To do - Look through the entries for the string "delete" and copy every line where it shows up.

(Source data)
----

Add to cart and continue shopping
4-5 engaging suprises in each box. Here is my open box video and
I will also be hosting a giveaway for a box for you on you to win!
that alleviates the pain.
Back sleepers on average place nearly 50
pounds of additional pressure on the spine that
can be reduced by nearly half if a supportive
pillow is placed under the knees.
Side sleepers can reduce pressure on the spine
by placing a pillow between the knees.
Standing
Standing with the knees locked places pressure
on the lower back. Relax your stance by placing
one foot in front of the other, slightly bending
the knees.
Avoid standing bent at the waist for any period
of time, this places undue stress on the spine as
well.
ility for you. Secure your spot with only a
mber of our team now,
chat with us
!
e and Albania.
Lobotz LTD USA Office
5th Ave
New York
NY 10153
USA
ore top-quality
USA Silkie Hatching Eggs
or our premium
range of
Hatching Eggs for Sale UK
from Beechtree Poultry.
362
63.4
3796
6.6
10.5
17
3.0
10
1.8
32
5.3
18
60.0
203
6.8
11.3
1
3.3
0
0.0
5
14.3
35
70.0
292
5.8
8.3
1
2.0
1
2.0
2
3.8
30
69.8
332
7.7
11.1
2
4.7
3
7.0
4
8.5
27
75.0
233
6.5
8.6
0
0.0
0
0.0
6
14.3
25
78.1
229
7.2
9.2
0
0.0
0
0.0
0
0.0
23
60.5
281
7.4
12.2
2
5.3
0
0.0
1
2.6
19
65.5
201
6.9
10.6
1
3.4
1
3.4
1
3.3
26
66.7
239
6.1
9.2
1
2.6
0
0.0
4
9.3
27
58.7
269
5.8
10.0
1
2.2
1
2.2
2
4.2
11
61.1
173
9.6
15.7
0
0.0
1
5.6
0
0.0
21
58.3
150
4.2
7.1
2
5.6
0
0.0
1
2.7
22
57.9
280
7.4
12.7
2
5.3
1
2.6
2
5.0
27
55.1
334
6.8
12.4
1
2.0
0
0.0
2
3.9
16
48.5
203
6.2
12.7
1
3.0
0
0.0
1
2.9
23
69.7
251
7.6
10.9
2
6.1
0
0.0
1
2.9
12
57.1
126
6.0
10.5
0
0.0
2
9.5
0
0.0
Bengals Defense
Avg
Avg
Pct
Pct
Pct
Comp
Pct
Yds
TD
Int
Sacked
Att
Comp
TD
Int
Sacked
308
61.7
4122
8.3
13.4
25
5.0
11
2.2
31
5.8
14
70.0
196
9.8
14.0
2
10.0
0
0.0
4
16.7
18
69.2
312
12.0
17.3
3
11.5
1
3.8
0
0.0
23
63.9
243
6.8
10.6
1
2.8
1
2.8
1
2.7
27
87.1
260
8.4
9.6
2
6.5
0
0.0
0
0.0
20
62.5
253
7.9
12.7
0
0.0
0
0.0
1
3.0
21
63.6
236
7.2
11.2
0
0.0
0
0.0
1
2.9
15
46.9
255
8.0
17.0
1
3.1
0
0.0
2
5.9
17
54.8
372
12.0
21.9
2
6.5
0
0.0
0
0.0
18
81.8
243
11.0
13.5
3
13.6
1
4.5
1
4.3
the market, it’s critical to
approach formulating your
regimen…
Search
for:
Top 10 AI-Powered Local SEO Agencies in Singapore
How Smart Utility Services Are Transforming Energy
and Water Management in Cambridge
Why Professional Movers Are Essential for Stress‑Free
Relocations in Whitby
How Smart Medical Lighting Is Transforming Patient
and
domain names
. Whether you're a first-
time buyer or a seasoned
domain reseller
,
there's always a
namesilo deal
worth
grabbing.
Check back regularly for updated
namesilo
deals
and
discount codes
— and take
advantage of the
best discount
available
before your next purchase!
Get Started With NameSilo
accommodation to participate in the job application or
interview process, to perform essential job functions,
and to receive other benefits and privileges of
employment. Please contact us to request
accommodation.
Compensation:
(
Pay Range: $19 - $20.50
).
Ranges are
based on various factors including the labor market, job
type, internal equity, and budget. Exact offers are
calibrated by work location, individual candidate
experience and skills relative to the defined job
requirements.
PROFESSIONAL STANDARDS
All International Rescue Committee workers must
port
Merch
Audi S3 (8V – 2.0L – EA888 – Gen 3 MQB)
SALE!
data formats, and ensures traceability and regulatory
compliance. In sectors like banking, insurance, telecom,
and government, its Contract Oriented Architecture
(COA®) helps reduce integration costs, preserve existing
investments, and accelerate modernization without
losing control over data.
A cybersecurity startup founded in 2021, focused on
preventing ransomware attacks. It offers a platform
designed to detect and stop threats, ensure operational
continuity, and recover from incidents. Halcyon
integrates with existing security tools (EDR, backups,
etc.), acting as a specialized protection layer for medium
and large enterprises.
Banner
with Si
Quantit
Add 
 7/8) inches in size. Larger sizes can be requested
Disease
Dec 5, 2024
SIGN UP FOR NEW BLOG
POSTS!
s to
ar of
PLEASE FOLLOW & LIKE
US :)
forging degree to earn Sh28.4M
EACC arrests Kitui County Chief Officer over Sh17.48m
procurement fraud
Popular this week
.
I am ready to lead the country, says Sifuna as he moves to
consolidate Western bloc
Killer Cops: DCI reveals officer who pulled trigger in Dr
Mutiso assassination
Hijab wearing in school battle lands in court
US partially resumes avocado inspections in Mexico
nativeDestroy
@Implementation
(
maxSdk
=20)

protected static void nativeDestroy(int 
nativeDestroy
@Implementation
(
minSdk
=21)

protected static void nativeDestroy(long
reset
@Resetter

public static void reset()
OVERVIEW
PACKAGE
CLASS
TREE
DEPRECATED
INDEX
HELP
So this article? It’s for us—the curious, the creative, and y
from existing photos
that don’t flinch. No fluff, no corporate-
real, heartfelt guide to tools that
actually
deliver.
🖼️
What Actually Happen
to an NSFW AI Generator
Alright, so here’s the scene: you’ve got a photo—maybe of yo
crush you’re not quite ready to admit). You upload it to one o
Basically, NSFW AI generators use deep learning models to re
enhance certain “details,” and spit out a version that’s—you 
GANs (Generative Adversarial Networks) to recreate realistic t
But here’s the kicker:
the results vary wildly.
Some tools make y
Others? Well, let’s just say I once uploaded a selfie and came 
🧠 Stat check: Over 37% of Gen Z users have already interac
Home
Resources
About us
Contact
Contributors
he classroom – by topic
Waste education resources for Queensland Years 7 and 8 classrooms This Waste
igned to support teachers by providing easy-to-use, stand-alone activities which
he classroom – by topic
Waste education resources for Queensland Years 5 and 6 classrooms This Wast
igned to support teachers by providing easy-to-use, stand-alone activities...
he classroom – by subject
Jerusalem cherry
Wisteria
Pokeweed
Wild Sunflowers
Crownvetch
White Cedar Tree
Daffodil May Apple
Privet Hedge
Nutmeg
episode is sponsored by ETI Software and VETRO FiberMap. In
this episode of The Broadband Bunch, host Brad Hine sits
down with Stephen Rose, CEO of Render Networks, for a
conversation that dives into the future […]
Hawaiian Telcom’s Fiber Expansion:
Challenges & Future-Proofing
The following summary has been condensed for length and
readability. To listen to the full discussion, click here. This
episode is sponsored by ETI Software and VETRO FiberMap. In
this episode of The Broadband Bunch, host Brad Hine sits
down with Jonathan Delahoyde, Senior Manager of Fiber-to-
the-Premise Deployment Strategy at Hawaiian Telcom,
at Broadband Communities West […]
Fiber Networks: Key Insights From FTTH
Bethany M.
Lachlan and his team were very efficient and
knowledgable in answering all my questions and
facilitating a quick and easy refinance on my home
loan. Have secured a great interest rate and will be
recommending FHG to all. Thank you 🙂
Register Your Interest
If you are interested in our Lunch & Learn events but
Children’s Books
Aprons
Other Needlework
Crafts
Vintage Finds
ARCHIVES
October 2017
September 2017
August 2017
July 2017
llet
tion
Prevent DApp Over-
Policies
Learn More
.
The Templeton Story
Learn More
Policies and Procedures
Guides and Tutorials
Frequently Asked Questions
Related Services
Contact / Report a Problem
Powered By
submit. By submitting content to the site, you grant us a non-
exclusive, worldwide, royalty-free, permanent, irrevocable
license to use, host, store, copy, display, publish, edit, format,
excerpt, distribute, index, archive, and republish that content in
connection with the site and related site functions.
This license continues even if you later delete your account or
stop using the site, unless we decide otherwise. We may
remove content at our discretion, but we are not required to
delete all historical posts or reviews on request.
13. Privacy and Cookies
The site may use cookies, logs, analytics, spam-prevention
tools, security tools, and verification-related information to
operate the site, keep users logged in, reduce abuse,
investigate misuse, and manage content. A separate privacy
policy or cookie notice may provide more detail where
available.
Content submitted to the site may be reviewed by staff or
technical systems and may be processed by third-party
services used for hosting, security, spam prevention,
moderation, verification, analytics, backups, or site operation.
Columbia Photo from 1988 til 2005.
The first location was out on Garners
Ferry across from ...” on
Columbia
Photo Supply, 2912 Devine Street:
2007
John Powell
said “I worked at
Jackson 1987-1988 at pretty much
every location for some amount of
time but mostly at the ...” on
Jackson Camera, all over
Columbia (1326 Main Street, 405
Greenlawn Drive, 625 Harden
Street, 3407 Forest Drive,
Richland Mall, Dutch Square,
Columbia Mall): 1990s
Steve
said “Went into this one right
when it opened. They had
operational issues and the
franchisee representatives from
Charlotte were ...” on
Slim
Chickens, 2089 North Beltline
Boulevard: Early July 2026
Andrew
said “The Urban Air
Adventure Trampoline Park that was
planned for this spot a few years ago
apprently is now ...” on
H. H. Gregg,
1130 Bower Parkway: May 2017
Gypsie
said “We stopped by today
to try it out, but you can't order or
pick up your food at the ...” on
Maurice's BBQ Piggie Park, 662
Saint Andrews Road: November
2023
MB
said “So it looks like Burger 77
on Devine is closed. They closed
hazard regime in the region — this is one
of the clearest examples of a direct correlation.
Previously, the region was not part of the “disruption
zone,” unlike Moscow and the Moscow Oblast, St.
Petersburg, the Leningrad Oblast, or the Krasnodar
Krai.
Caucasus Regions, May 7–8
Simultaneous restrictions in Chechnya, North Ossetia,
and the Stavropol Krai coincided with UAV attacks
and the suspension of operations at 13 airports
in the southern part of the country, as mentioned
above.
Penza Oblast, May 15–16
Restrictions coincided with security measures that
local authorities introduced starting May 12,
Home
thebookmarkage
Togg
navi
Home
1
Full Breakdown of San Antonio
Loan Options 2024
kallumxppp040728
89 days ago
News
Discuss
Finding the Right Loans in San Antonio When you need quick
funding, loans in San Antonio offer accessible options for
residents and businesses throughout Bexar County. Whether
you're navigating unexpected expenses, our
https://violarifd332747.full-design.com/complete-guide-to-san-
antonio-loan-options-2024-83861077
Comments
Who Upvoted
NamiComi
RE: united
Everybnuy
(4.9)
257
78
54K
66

----

Answer to the exercise -
This license continues even if you later delete your account or
delete all historical posts or reviews on request.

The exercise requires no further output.